Otto-H. Häusser, 21.11.2012 08:00 Uhr
Die Stadtwerke Filderstadt wollen in ein anderes Gebäude in Bonlanden ziehen. Vorher muss das Objekt, in dem bisher Maschinen produziert wurden, fast vollkommen umgebaut werden.

Bonlanden - Jetzt sind die Architekten gefragt. Sie müssen verschiedene Planvarianten für das neue Domizil der Stadtwerke in der Raiffeisenstraße 40 entwickeln. Der städtische Eigenbetrieb hatte das Gebäude bei einer Zwangsversteigerung erworben. Hintergrund ist, dass der bisherige Sitz des Versorgungsbetriebs in Sielmingen keine Expansion zulässt. Sollten die Stadtwerke nach einem Kauf der Strom- und Gasnetze weitere Aufgaben hinzubekommen, wäre das Haus an der Brühlstraße auf jeden Fall zu klein.
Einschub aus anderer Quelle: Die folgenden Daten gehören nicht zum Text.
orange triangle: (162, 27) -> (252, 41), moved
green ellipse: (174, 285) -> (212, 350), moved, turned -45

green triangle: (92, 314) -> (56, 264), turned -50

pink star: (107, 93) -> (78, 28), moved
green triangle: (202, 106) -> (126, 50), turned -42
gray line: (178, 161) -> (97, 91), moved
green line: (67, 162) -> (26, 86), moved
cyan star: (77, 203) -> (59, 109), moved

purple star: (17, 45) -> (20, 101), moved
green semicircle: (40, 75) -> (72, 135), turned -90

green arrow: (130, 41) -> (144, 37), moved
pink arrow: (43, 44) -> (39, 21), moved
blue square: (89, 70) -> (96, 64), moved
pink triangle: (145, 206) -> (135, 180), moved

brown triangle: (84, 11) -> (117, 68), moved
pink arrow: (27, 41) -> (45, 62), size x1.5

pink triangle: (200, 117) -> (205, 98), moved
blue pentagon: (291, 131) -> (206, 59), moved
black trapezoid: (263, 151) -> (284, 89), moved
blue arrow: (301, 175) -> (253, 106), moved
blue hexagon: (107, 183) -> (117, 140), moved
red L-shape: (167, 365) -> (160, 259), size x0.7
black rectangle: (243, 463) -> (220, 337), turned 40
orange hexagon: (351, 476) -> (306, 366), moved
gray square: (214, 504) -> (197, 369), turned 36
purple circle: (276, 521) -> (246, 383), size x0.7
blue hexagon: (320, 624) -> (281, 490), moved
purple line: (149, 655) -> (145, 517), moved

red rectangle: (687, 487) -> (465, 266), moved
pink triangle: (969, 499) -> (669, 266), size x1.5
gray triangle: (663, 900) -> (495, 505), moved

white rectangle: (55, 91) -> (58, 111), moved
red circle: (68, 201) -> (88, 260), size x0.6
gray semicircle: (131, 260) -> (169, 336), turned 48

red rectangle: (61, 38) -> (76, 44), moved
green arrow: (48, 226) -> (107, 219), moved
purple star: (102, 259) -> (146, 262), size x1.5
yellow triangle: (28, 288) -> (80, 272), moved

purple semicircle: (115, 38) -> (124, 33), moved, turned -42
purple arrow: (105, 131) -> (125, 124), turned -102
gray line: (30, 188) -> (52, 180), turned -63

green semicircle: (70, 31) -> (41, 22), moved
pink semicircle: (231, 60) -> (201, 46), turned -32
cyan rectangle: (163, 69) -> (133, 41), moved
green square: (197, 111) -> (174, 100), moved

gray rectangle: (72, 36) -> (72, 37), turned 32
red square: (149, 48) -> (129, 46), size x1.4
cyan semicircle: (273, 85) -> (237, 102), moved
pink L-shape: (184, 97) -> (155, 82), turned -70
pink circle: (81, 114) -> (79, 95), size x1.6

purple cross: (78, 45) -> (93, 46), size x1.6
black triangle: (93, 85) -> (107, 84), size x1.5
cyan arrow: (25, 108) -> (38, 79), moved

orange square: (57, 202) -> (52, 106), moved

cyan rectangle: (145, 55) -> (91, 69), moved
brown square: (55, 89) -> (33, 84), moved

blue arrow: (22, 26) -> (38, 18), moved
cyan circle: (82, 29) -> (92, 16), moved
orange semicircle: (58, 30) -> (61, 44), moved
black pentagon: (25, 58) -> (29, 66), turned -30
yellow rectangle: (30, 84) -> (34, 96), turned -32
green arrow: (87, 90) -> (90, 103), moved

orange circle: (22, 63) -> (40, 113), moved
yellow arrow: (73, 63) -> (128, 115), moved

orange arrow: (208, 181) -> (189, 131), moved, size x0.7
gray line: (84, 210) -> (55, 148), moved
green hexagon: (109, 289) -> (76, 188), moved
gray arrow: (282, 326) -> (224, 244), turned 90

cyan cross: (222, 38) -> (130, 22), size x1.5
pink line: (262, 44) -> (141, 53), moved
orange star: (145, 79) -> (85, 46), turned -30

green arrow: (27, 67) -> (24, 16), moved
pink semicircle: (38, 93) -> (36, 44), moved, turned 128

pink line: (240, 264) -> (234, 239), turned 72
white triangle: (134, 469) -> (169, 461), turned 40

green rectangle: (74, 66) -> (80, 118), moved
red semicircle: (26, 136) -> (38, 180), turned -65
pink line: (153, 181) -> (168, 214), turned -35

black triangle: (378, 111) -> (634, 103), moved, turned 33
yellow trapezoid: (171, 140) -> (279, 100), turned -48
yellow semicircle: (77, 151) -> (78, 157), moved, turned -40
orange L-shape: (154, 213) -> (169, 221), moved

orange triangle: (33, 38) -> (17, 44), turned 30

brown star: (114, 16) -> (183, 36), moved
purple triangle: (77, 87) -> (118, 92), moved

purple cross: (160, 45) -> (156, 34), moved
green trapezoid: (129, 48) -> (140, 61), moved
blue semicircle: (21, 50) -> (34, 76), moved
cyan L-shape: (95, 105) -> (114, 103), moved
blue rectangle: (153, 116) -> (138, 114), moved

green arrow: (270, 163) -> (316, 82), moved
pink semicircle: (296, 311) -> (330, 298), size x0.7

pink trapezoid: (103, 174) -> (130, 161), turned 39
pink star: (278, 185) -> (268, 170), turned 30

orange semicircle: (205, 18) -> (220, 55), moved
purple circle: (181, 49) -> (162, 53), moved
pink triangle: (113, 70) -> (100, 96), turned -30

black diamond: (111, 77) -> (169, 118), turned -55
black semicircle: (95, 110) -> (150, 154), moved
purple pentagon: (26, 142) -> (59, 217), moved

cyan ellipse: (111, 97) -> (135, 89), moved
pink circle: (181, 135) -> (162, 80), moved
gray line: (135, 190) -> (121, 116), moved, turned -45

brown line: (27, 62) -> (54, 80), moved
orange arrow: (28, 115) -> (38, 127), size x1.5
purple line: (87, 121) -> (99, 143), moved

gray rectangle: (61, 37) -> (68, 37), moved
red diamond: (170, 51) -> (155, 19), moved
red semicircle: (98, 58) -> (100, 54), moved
Am neuen Standort in Bonlanden ist der nötige Platz zwar vorhanden, die bisherige Raumaufteilung passt jedoch nicht zum Bedarf der Stadtwerke. Das Gebäude wurde von einer Firma genutzt, die mit der Produktion von Etikettiermaschinen ihr Geld verdient. Deshalb bietet das Gebäude auch einen relativ kleinen Verwaltungstrakt, dafür aber eine relativ große Produktionshalle.

Umfassende Untersuchung

Während einer Besichtigung der Räumlichkeiten am Montag wurde den Stadträten des Betriebsausschusses Stadtwerke schnell klar, dass wesentliche Umbauten erforderlich werden. Die Halle könne in der jetzigen Form nicht genutzt werden, so die Erkenntnis der Räte. „Man muss deshalb prüfen, ob eine Zwischendecke eingezogen werden kann“, erklärte bei der anschließenden Sitzung des Ausschusses im Plattenhardter Rathaus Alfred Weinmann (SPD). Dabei komme es auch auf die Statik an. „Es muss auch untersucht werden, ob das Gebäude verkauft werden soll und man woanders baut.“

Ähnlich äußerte sich Rolf Kurfess (FW). „Es ist alles möglich – von abreißen bis aufstocken“, sagte er. Wichtig sei, dass ein Konzept erarbeitet werde, auf dessen Grundlage die Planung entwickelt werden könne. „Planen Sie und fragen Sie das Baurechtsamt was möglich ist“, sagte Kurfess zu den Verantwortlichen der Stadtwerke. „Ich bin gespannt was man dort alles machen kann“, sagte Johannes Jauch (FDP). Er habe große Zweifel, ob das Gebäude für die Stadtwerke nutzbar sei. Als ideal stufte Jauch den Standort ein. Mit dem Anschluss an die Bundesstraße 27 sei er sehr verkehrsgünstig gelegen. Hinzu komme, dass das neue Betriebsgebäude nicht mehr im Wohngebiet liege und deshalb keine Nachbarn gestört würden.

Entscheidung im Juni

Der Geschäftsführer der Stadtwerke, Walter Schweizer, sagte, dass nun verschiedene Varianten für einen Umbau des Gebäudes erarbeitet würden. Im März sollen die Pläne dem Betriebsausschuss vorgestellt werden. Im Juni könne dann bei der übernächsten Sitzung eine Entscheidung getroffen werden.

Auf die Frage von Armin Stickler (Grüne/FFL) nach der Zukunft des bisherigen Stadtwerke-Gebäudes sagte Bürgermeister Andreas Koch, dass die Überlegungen dazu im Gang seien. Damit sei das Planungsamt beauftragt. Beide Projekte müssten parallel entwickelt werden.